New! Vulnerability Priority Rating (VPR)
Tenable calculates a dynamic VPR for every vulnerability. VPR combines vulnerability information with threat intelligence and machine learning algorithms to predict which vulnerabilities are most likely to be exploited in attacks.

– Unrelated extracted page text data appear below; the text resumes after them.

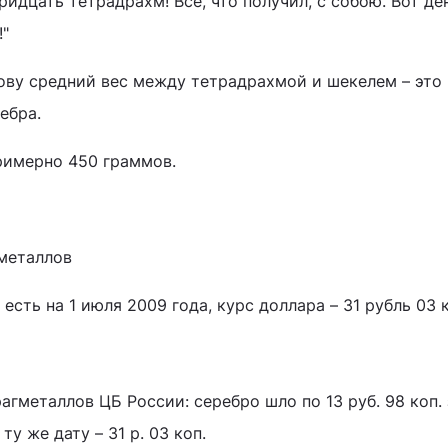
ридцать тетрадрахм! Все, что получил, с собою. Вот де
!"
нову средний вес между тетрадрахмой и шекелем – это
ебра.
примерно 450 граммов.
металлов
есть на 1 июля 2009 года, курс доллара – 31 рубль 03 
гметаллов ЦБ России: серебро шло по 13 руб. 98 коп. 
ту же дату – 31 р. 03 коп.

Read more about what VPR is and how it's different from CVSS.
VPR Score: 5.9
Synopsis
The remote openSUSE host is missing a security update.
Description
This update for MozillaThunderbird fixes the following issues :
- update to Thunderbird 45.3.0 (boo#991809)
- Disposition-Notification-To could not be used in mail.compose.other.header
- 'edit as new message' on a received message pre-filled the sender as the composing identity.
- Certain messages caused corruption of the drafts summary database. security fixes :
- MFSA 2016-62/CVE-2016-2836 Miscellaneous memory safety hazards
- MFSA 2016-63/CVE-2016-2830 (bmo#1255270) Favicon network connection can persist when page is closed
- MFSA 2016-64/CVE-2016-2838 (bmo#1279814) Buffer overflow rendering SVG with bidirectional content
- MFSA 2016-65/CVE-2016-2839 (bmo#1275339) Cairo rendering crash due to memory allocation issue with FFmpeg 0.10
- MFSA 2016-67/CVE-2016-5252 (bmo#1268854) Stack underflow during 2D graphics rendering
- MFSA 2016-70/CVE-2016-5254 (bmo#1266963) Use-after-free when using alt key and toplevel menus
- MFSA 2016-72/CVE-2016-5258 (bmo#1279146) Use-after-free in DTLS during WebRTC session shutdown
- MFSA 2016-73/CVE-2016-5259 (bmo#1282992) Use-after-free in service workers with nested sync events
- MFSA 2016-76/CVE-2016-5262 (bmo#1277475) Scripts on marquee tag can execute in sandboxed iframes
- MFSA 2016-77/CVE-2016-2837 (bmo#1274637) Buffer overflow in ClearKey Content Decryption Module (CDM) during video playback
- MFSA 2016-78/CVE-2016-5263 (bmo#1276897) Type confusion in display transformation
- MFSA 2016-79/CVE-2016-5264 (bmo#1286183) Use-after-free when applying SVG effects
- MFSA 2016-80/CVE-2016-5265 (bmo#1278013) Same-origin policy violation using local HTML file and saved shortcut file
- Fix for possible buffer overrun (boo#990856) CVE-2016-6354 (bmo#1292534) [mozilla-flex_buffer_overrun.patch]
- add a screenshot to appdata.xml
Solution
Update the affected MozillaThunderbird packages.